==== Exercise inputs ====
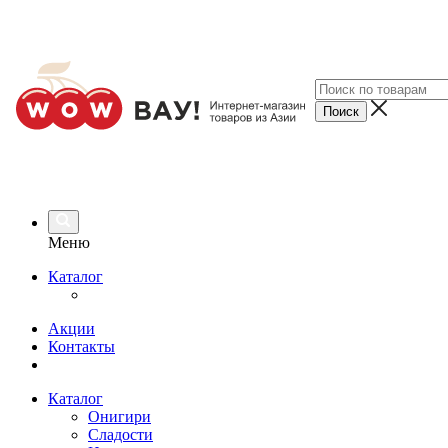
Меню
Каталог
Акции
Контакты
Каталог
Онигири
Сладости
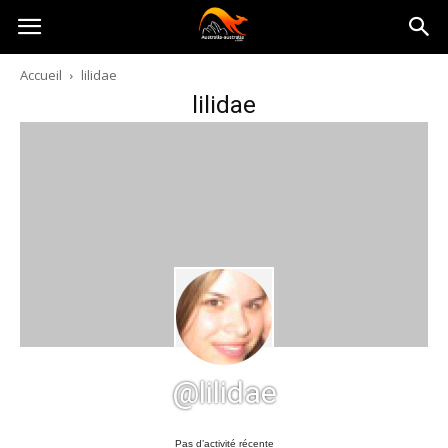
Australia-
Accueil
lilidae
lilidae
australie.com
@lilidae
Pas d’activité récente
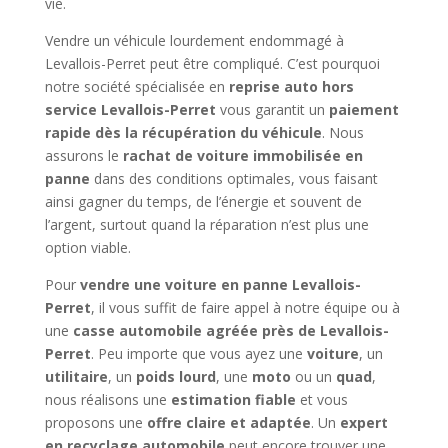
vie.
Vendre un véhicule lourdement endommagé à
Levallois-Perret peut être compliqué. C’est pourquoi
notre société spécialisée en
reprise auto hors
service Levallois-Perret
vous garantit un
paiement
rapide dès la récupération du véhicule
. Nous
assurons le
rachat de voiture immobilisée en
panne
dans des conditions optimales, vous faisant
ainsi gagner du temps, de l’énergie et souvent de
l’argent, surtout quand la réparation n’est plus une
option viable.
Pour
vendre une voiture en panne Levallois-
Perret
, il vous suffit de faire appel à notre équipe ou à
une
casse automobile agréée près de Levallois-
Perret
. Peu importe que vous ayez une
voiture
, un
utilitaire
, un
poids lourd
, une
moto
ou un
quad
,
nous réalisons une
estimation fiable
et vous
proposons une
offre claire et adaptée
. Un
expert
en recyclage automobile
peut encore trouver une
====
==== Exercise inputs ====
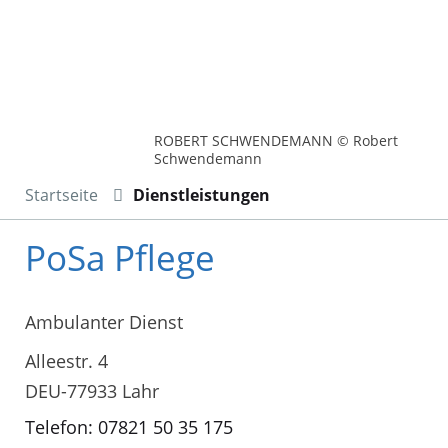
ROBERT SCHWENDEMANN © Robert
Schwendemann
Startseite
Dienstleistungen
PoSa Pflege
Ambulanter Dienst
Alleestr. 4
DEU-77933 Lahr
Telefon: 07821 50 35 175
====
==== Exercise inputs ====
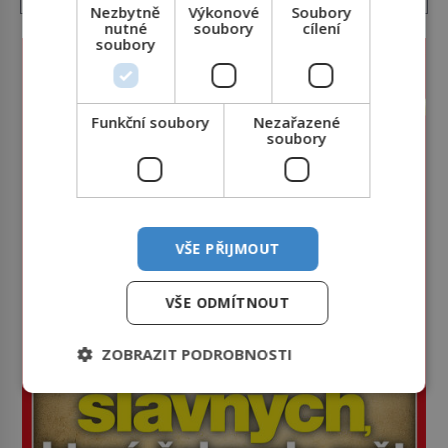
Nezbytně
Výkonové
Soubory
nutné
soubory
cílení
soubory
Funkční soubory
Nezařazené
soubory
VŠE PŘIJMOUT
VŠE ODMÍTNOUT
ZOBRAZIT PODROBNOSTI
====
* [Task goal]:
Where a line in the data contains the string "véhicule", add it to your count, and give only the final number.

* [Solved problem]:
2